### EXERCISE OBJECTIVE
Among the entries that follow, some lines contain the word "Sets". Show all of them.
** Opening EXCERPTED RECORDS block **
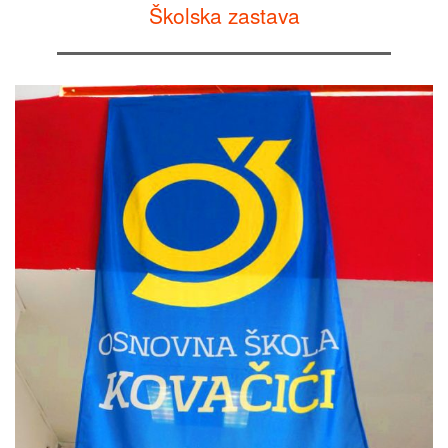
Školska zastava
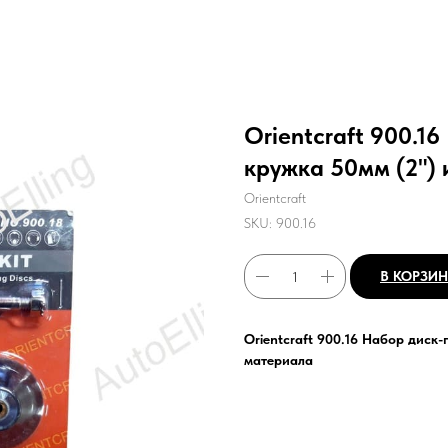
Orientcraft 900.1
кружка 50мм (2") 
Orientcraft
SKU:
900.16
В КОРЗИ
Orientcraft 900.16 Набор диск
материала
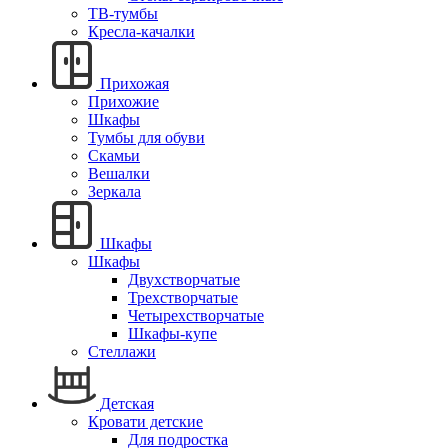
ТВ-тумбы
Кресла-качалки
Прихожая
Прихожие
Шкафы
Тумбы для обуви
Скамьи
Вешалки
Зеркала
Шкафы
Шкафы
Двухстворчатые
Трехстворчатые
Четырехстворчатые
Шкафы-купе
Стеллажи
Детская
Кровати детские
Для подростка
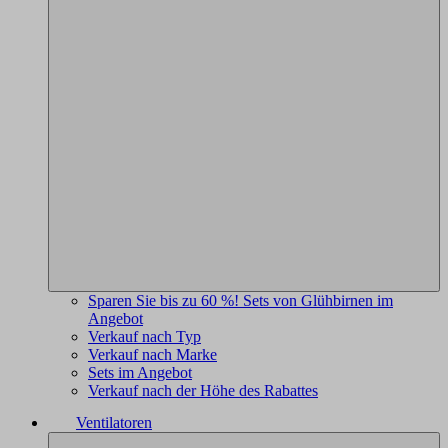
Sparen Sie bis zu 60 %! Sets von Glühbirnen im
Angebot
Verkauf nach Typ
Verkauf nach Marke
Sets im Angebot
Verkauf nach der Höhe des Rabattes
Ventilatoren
** Closing EXCERPTED RECORDS block **
### SOLVED PROBLEM
Sparen Sie bis zu 60 %! Sets von Glühbirnen im
Sets im Angebot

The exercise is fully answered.